Write out, from the entries below, exactly the lines that run between the lines holding "Student Grievance Redressal Cell" and "Building and Works Committee Minutes", inclusive, and stop there.

[Saved entries]
○ ○ ○

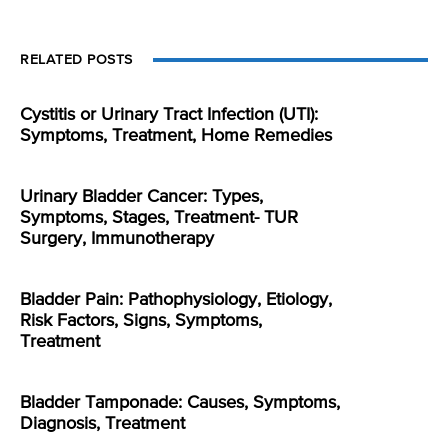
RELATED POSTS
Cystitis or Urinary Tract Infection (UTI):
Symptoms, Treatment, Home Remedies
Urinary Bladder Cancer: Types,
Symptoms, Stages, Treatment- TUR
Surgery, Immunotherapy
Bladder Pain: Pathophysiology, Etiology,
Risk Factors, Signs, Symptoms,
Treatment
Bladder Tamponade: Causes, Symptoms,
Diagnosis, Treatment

○ ○ ○

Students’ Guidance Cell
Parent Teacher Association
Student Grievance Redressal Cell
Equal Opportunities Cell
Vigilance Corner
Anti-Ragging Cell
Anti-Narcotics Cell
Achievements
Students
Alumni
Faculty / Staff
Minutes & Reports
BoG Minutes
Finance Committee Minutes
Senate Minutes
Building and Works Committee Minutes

○ ○ ○

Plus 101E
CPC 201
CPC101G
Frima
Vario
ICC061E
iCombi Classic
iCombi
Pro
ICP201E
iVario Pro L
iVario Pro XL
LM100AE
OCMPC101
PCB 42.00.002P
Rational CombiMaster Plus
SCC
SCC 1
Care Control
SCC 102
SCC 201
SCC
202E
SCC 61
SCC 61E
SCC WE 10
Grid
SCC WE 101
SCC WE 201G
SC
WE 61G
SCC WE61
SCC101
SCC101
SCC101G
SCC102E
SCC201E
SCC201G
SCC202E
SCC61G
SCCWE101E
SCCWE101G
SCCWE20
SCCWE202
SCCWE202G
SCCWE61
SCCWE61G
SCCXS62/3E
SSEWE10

○ ○ ○

TASK ANSWER
Student Grievance Redressal Cell
Equal Opportunities Cell
Vigilance Corner
Anti-Ragging Cell
Anti-Narcotics Cell
Achievements
Students
Alumni
Faculty / Staff
Minutes & Reports
BoG Minutes
Finance Committee Minutes
Senate Minutes
Building and Works Committee Minutes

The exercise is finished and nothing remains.